Moreover, some Authors have recently showed experimental evidence that marijuana causes severe airway hyperresponsiveness, inflammation, tissue destruction, and lung emphysema in an animal model [8]. However, to the best of our knowledge, nobody has demonstrated or identified cannabinoids in human lung tissues and investigated about their direct role in the pathogenesis of PSP in a human model.

The aim of this study was to identify and determine the presence of the principal cannabinoid, delta-9-tetrahydrocannabinol (THC), and its metabolites, cannabinol (CBN) and cannabidiol (CBD), in human lung specimens, collected from a group of young, otherwise healthy patients hospitalized and operated for PSP and former or current tobacco smokers with a history of cannabis consumption; a group of nonsmokers and of tobacco only smokers was used as control group for comparison. Correlation with the presence of lung bullous disease and other alterations at pathological examination in the different
groups was also investigated, in order to determine the possible role of cannabis in the pathogenesis of pneumothorax.

Materials and Methods

This is a prospective, multicenter study, enrolling patients admitted in 2 Sections of Thoracic Surgery with a diagnosis of PSP from February 2017 to April 2018.

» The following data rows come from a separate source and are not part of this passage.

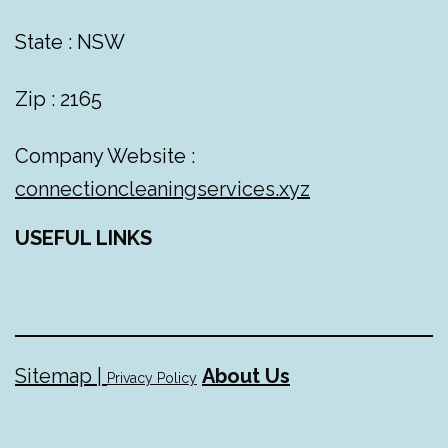
State : NSW
Zip : 2165
Company Website :
connectioncleaningservices.xyz
USEFUL LINKS
Sitemap |
About Us
Privacy Policy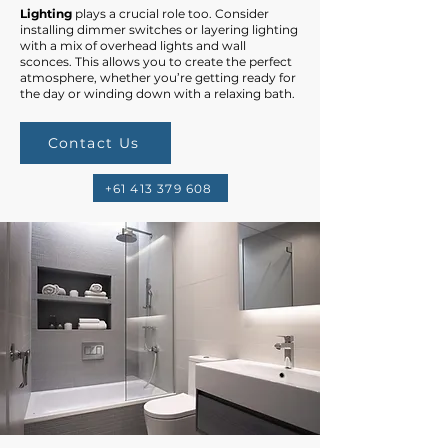
Lighting
plays a crucial role too. Consider
installing dimmer switches or layering lighting
with a mix of overhead lights and wall
sconces. This allows you to create the perfect
atmosphere, whether you’re getting ready for
the day or winding down with a relaxing bath.
Contact Us
+61 413 379 608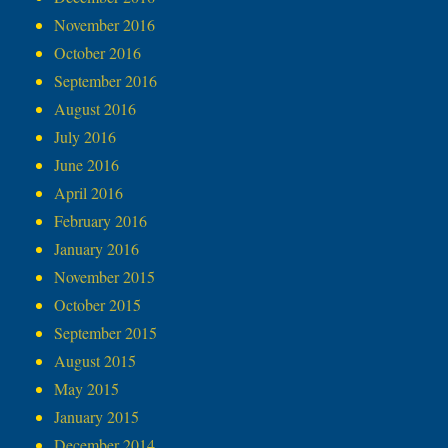
November 2016
October 2016
September 2016
August 2016
July 2016
June 2016
April 2016
February 2016
January 2016
November 2015
October 2015
September 2015
August 2015
May 2015
January 2015
December 2014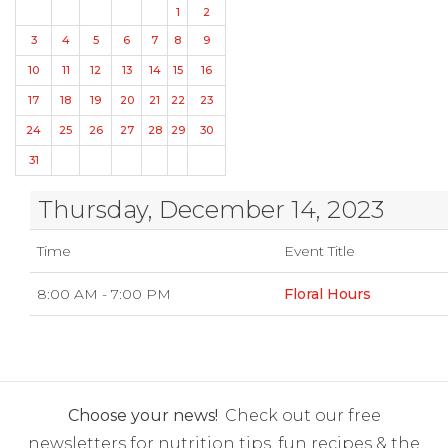
1
2
3
4
5
6
7
8
9
10
11
12
13
14
15
16
17
18
19
20
21
22
23
24
25
26
27
28
29
30
31
Thursday, December 14, 2023
Time
Event Title
8:00 AM - 7:00 PM
Floral Hours
Choose your news!
Check out our free
newsletters for nutrition tips, fun recipes & the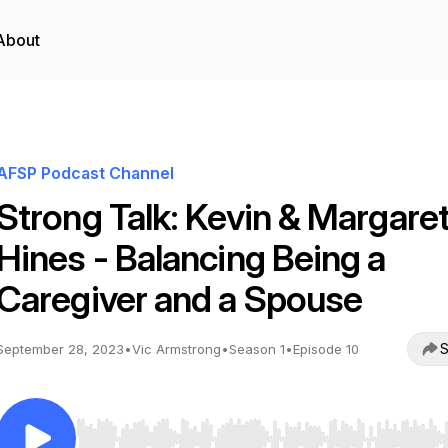
About
AFSP Podcast Channel
Strong Talk: Kevin & Margare
Hines - Balancing Being a
Caregiver and a Spouse
S
September 28, 2023
•
Vic Armstrong
•
Season 1
•
Episode 10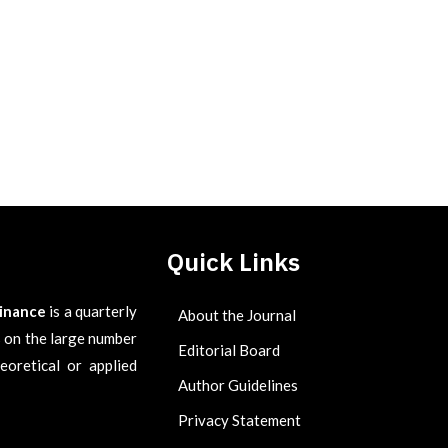
Quick Links
Finance
is a quarterly
About the Journal
es on the large number
Editorial Board
eoretical or applied
Author Guidelines
Privacy Statement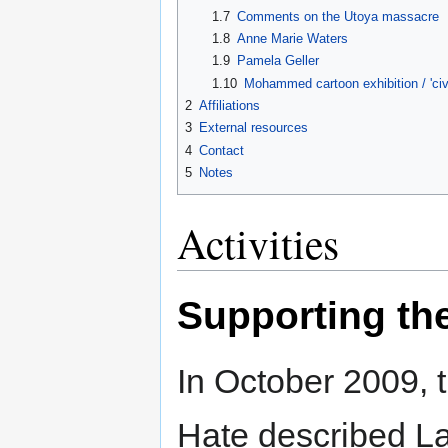
1.7
Comments on the Utoya massacre
1.8
Anne Marie Waters
1.9
Pamela Geller
1.10
Mohammed cartoon exhibition / 'civi
2
Affiliations
3
External resources
4
Contact
5
Notes
Activities
Supporting th
In October 2009, 
Hate described L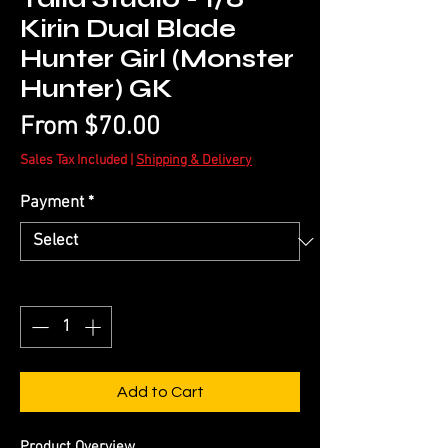
Kirin Dual Blade
Hunter Girl (Monster
Hunter) GK
Sale
From
$70.00
Price
Sales Tax Included
|
Shipping & Delivery
Payment
*
Quantity
*
Add to Cart
Product Overview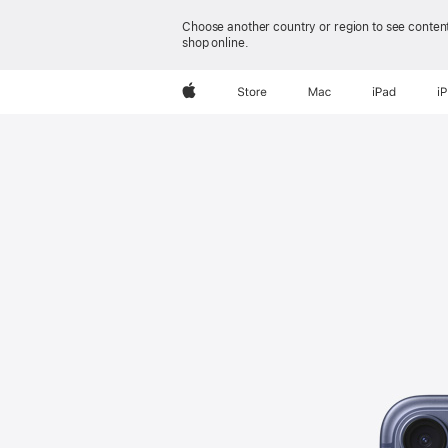
Apple
Choose another country or region to see content
shop online.
Apple
Store
Mac
iPad
i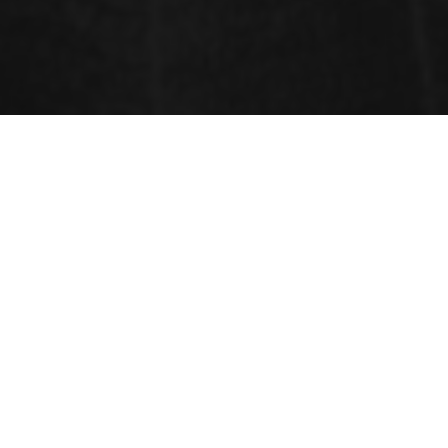
ABSTRACT PROGRAM
DAY-1
DAY-2
NOVEMBER 18, 2019
NOVEMBER 19, 2019
KEYNOTE FORUM
Time : 09:30 To 10:15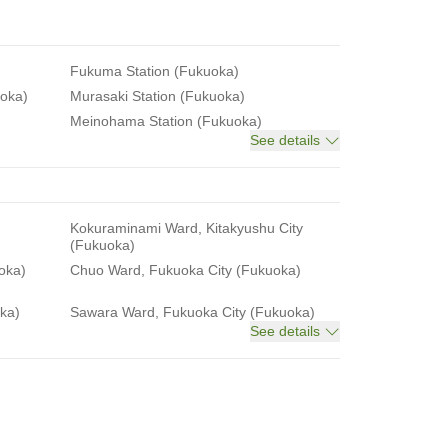
Fukuma Station (Fukuoka)
uoka)
Murasaki Station (Fukuoka)
Meinohama Station (Fukuoka)
See details
Kokuraminami Ward, Kitakyushu City
(Fukuoka)
oka)
Chuo Ward, Fukuoka City (Fukuoka)
ka)
Sawara Ward, Fukuoka City (Fukuoka)
See details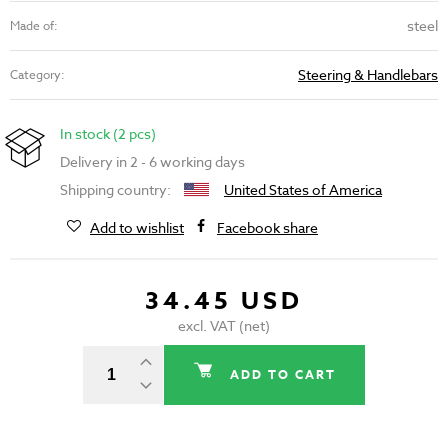
steel
Made of:
Steering & Handlebars
Category:
In stock (2 pcs)
Delivery in 2 - 6 working days
Shipping country:
United States of America
Add to wishlist
Facebook share
34.45 USD
excl. VAT (net)
ADD TO CART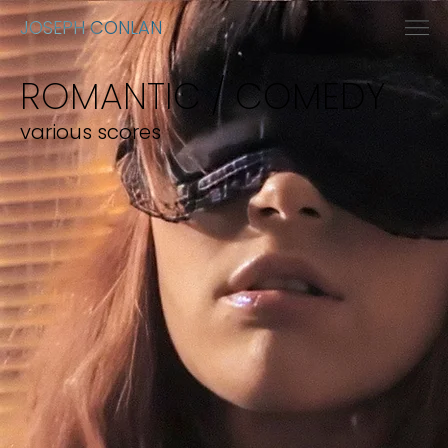
JOSEPH CONLAN
ROMANTIC / COMEDY
various scores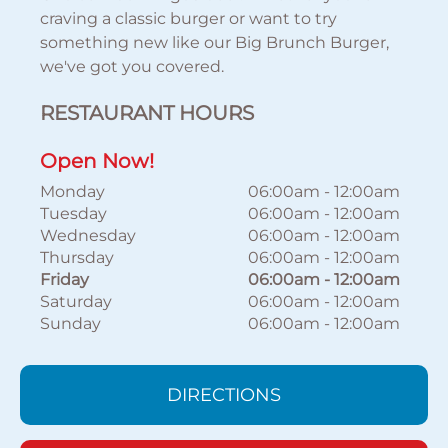
craving a classic burger or want to try
something new like our Big Brunch Burger,
we've got you covered.
RESTAURANT HOURS
Open Now!
Monday
06:00am
-
12:00am
Tuesday
06:00am
-
12:00am
Wednesday
06:00am
-
12:00am
Thursday
06:00am
-
12:00am
Friday
06:00am
-
12:00am
Saturday
06:00am
-
12:00am
Sunday
06:00am
-
12:00am
DIRECTIONS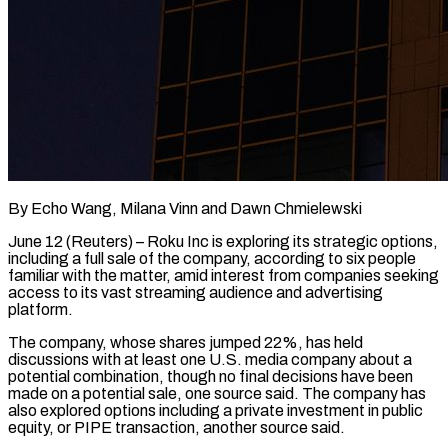
By Echo Wang, Milana Vinn and Dawn Chmielewski
June 12 (Reuters) – Roku Inc is exploring its strategic options,
including a full sale of the company, according to six people
familiar with the matter, amid ​interest from companies seeking
access to its vast streaming audience ‌and advertising
platform.
The company, whose shares jumped 22%, has held
discussions with at least one U.S. media company about a
potential combination, though no final decisions have been
made on a potential sale, one source said. The company has
also ‌explored ​options including a private investment in public
equity, ⁠or PIPE transaction, another source ⁠said.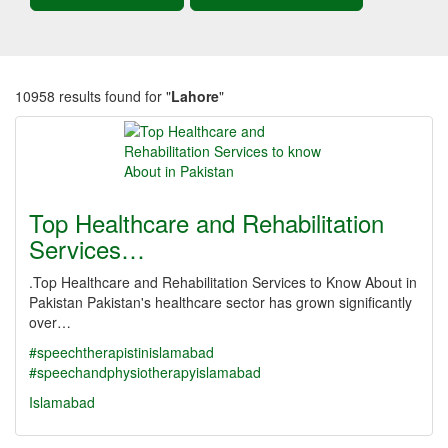
10958 results found for "
Lahore
"
Top Healthcare and Rehabilitation
Services…
.Top Healthcare and Rehabilitation Services to Know About in
Pakistan Pakistan's healthcare sector has grown significantly
over…
#speechtherapistinislamabad
#speechandphysiotherapyislamabad
Islamabad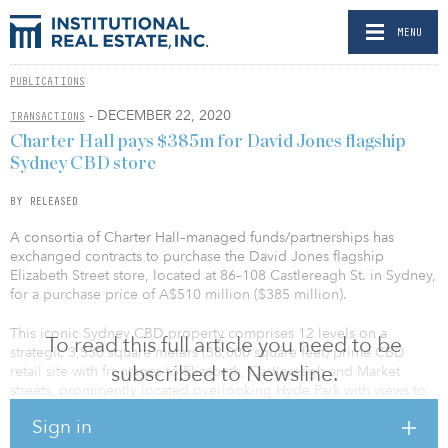
MENU
PUBLICATIONS
- DECEMBER 22, 2020
TRANSACTIONS
Charter Hall pays $385m for David Jones flagship
Sydney CBD store
BY RELEASED
A consortia of Charter Hall–managed funds/partnerships has
exchanged contracts to purchase the David Jones flagship
Elizabeth Street store, located at 86–108 Castlereagh St. in Sydney,
for a purchase price of A$510 million ($385 million).
This iconic Sydney CBD property comprises 12 levels on a
To read this full article you need to be
strategic 3,530 square meters (38,000 square feet) prime CBD
subscribed to Newsline.
retail site with frontages to Elizabeth, Castlereagh and Market
streets, prominently located overlooking Hyde Park with views to
Sydney Harbor. The building comprises large floorplates of up to
Sign in
2,920 square meters (31,430 square feet), with excellent natural
light to three elevations.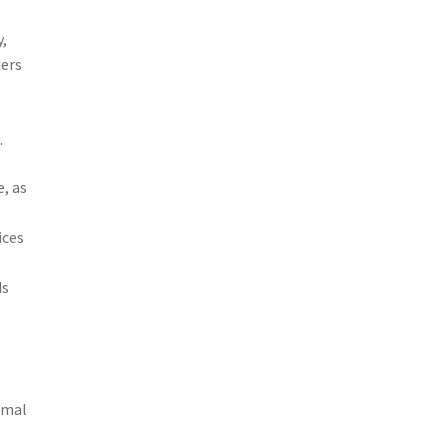
y,
iers
.
, as
ices
ds
e
d
imal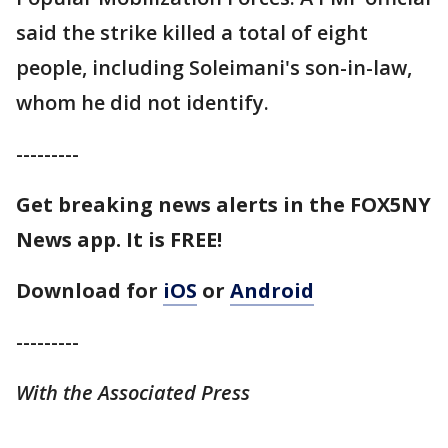
said the strike killed a total of eight
people, including Soleimani's son-in-law,
whom he did not identify.
---------
Get breaking news alerts in the FOX5NY
News app. It is FREE!
Download for
iOS
or
Android
---------
With the Associated Press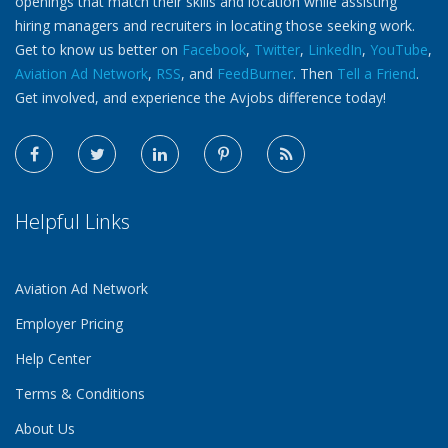
openings that match their skills and location while assisting
hiring managers and recruiters in locating those seeking work.
Get to know us better on
Facebook
,
Twitter
,
LinkedIn
,
YouTube
,
Aviation Ad Network
,
RSS
, and
FeedBurner
. Then
Tell a Friend
.
Get involved, and experience the Avjobs difference today!
Helpful Links
Aviation Ad Network
Employer Pricing
Help Center
Terms & Conditions
About Us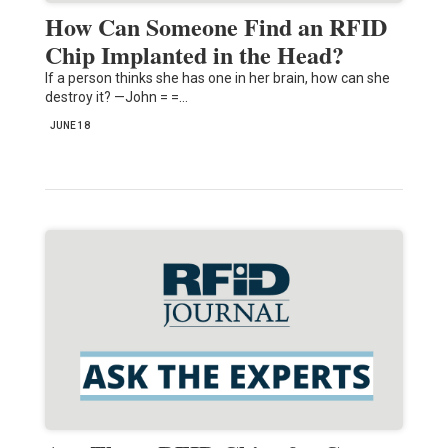
How Can Someone Find an RFID
Chip Implanted in the Head?
If a person thinks she has one in her brain, how can she
destroy it? —John = =…
JUNE 18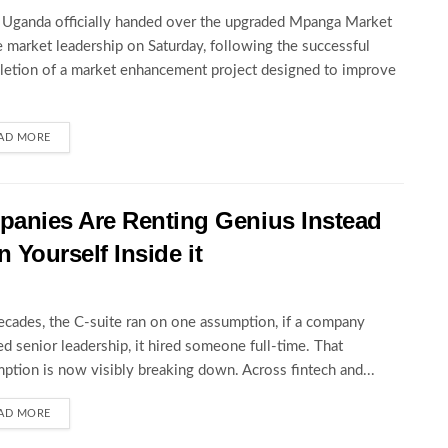
ganda officially handed over the upgraded Mpanga Market
e market leadership on Saturday, following the successful
etion of a market enhancement project designed to improve
AD MORE
anies Are Renting Genius Instead
n Yourself Inside it
ecades, the C-suite ran on one assumption, if a company
d senior leadership, it hired someone full-time. That
ption is now visibly breaking down. Across fintech and...
AD MORE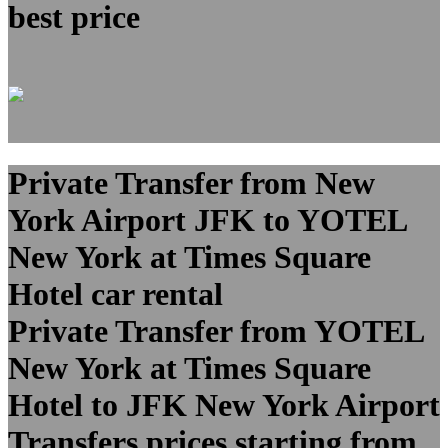
best price
Private Transfer from New
York Airport JFK to YOTEL
New York at Times Square
Hotel car rental
Private Transfer from YOTEL
New York at Times Square
Hotel to JFK New York Airport
Transfers prices starting from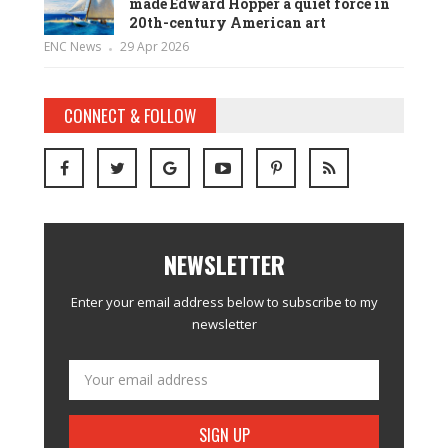
made Edward Hopper a quiet force in
20th-century American art
ENC News
29 Apr 2026
CONNECT & FOLLOW
NEWSLETTER
Enter your email address below to subscribe to my
newsletter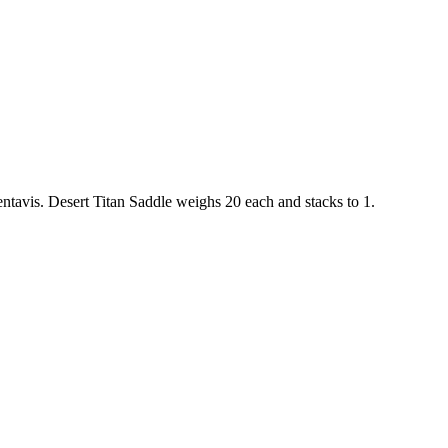
ntavis
.
Desert Titan Saddle
weighs
20
each
and stacks to 1
.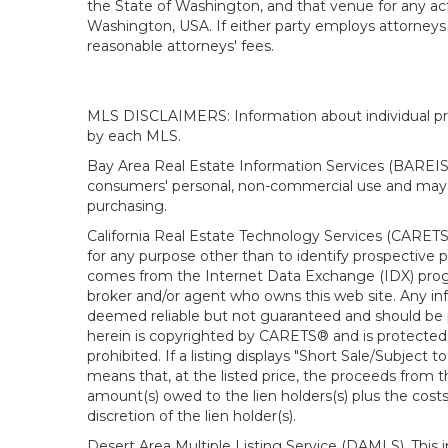
the State of Washington, and that venue for any actio
Washington, USA. If either party employs attorneys t
reasonable attorneys' fees.
MLS DISCLAIMERS: Information about individual prope
by each MLS.
Bay Area Real Estate Information Services (BAREIS).
consumers' personal, non-commercial use and may n
purchasing.
California Real Estate Technology Services (CARETS
for any purpose other than to identify prospective p
comes from the Internet Data Exchange (IDX) progra
broker and/or agent who owns this web site. Any info
deemed reliable but not guaranteed and should be pe
herein is copyrighted by CARETS® and is protected by 
prohibited. If a listing displays "Short Sale/Subject t
means that, at the listed price, the proceeds from t
amount(s) owed to the lien holders(s) plus the costs
discretion of the lien holder(s).
Desert Area Multiple Listing Service (DAMLS). This 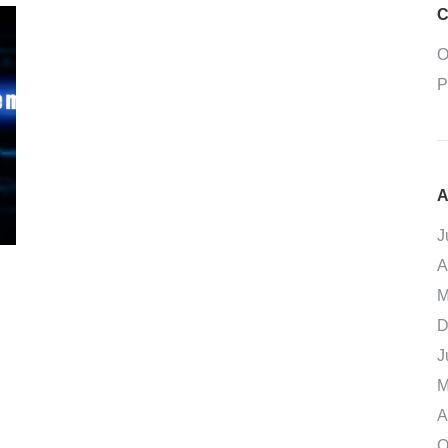
C
O
P
A
J
A
M
D
J
M
A
O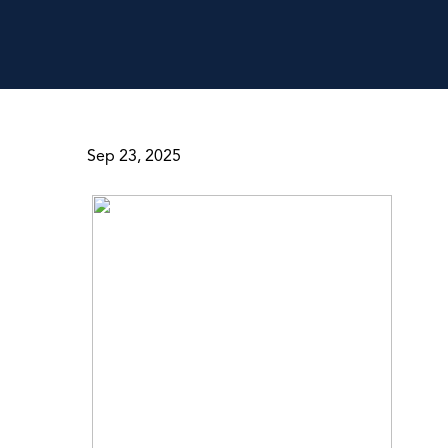
Sep 23, 2025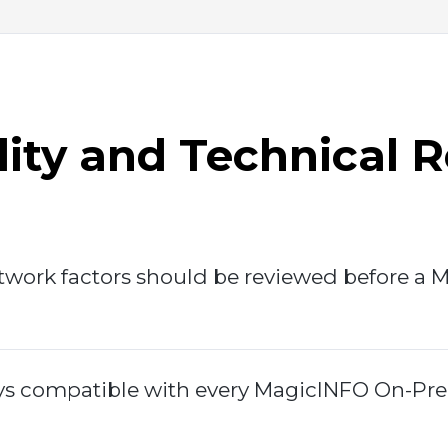
ity and Technical 
work factors should be reviewed before a 
ys compatible with every MagicINFO On-Pre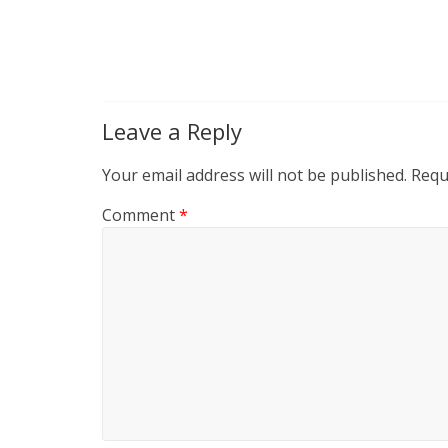
Leave a Reply
Your email address will not be published.
Requ
Comment
*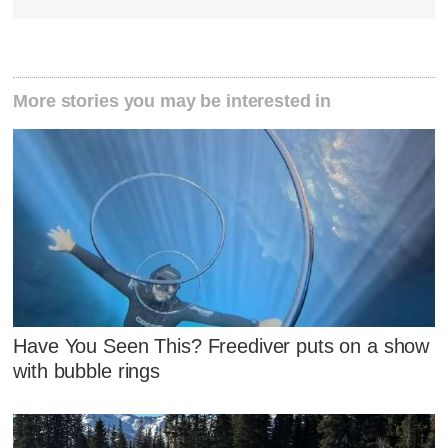
More stories you may be interested in
Have You Seen This? Freediver puts on a show
with bubble rings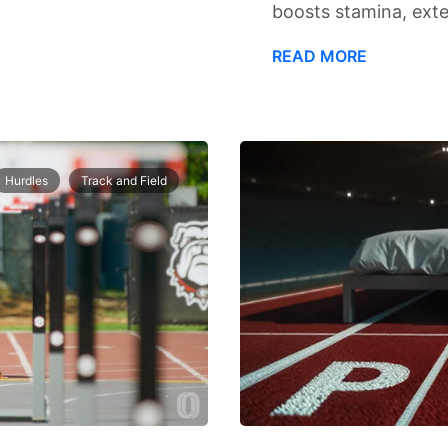
boosts stamina, exte
READ MORE
Hurdles
Track and Field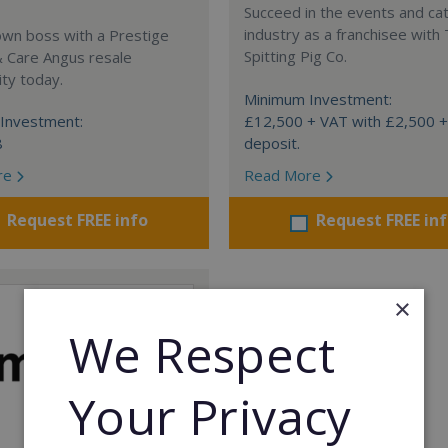
Succeed in the events and ca
industry as a franchisee with
own boss with a Prestige
Spitting Pig Co.
& Care Angus resale
ty today.
Minimum Investment:
Investment:
£12,500 + VAT with £2,500 
8
deposit.
re
Read More
Request FREE info
Request FREE in
×
We Respect
Your Privacy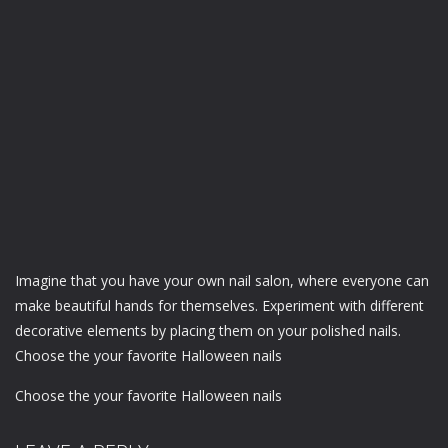
Imagine that you have your own nail salon, where everyone can
make beautiful hands for themselves. Experiment with different
decorative elements by placing them on your polished nails.
Choose the your favorite Halloween nails
Choose the your favorite Halloween nails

Inclusion criteria in the study were PSP requiring surgical treatment (persistent pneumothorax after chest tube insertion or with chest computed tomography evidence of lung bullous idiopathic dystrophy or recurrent pneumothorax) and history of cannabis smoking, associated or not to tobacco smoking. Control cases were represented by a group of nonsmokers and a group of tobacco only smokers, both operated for PSP during the same period.

At admittance, medical history was carefully collected, and subjects were screened for eligibility if they were tobacco smokers and/or drugs addicts (marijuana, cocaine, opiates, others), and it was investigated the way of administration and the time between the last administration and the first appearance of pneumothorax symptoms (chest pain, cough, dyspnea).

Surgical treatment of pneumothorax consisted in a wedge resection of the lung apex (“apicectomy,” including apical blebs and/ or bullous dystrophy) with endoscopic staplers and pleurodesis by video-assisted thoracic surgery; sometimes evident blebs in other lobes were resected, too.

In addition to the standard surgery consent, a written informed consent was obtained from each patient for pathological and toxicological examination of pleuro-pulmonary tissue.

Two specimens were taken from each patient: one sent to our University Hospital Division of Pathology for standard pathological examination and the second, frozen (–18 ° C), to the National Centre on Addiction and Doping of the “Istituto Superiore di Sanità” in Rome for toxicological examination and identification of cannabinoids in lung tissue (Appendix). The identification of cannabinoids was carried out blindly.